Formally, DEA is a methodology directed to frontiers rather than central tendencies. Instead of trying to fit a regression plane through the center of the data as in statistical regression, for example, one ‘floats’ a piecewise linear surface to rest on top of the observations. Because of this perspective, DEA proves particularly adept at uncovering relationships that remain hidden from other methodologies. For instance, consider what one wants to mean by “efficiency”, or more generally, what one wants to mean by saying that one DMU is more efficient than another DMU. This is accomplished in a straightforward manner by DEA without requiring explicitly formulated assumptions and variations with various types of models such as in linear and nonlinear regression models.

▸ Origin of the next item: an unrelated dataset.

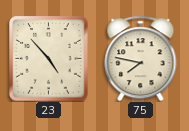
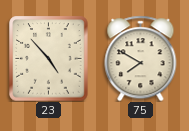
75: 7:47 -> 7:50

Relative efficiency in DEA accords with the following definition, which has the advantage of avoiding the need for assigning a priori measures of relative importance to any input or output,

Definition 1.1 (Efficiency – Extended Pareto Koopmans Definition): Full (100%) efficiency is attained by any DMU if and only if none of its inputs or outputs can be improved without worsening some of its other inputs or outputs.

In most management or social science applications the theoretically possible levels of efficiency will not be known. The preceding definition is therefore replaced by emphasizing its uses with only the information that is empirically available as in the following definition:

Definition 1.2 (Relative Efficiency): A DMU is to be rated as fully (100%) efficient on the basis of available evidence if and only if the performances of other DMUs does not show that some of its inputs or outputs can be improved without worsening some of its other inputs or outputs.

Notice that this definition avoids the need for recourse to prices or other assumptions of weights which are supposed to reflect the relative importance of the different inputs or outputs. It also avoids the need for explicitly specifying the formal relations that are supposed to exist between inputs and outputs. This basic kind of efficiency, referred to as “technical efficiency” in economics can, however, be extended to other kinds of efficiency when data such as prices, unit costs, etc., are available for use in DEA.


References:

Charnes, A., W.W. Cooper, and E. Rhodes, 1978, Measuring the efficiency of decision making units, European Journal of Operational Research 2, 429-444.

Cooper, W.W., Seiford, L.M. and Tone, K., 2000, Data Envelopment Analysis: A Comprehensive Text with Models, Applications, References and DEA-Solver Software, Kluwer Academic Publishers, Boston.

Zhu, J. 2002, Quantitative Models for Performance Evaluation and Benchmarking: Data Envelopment Analysis with Spreadsheets and DEA Excel Solver, Kluwer Academic Publishers, Boston.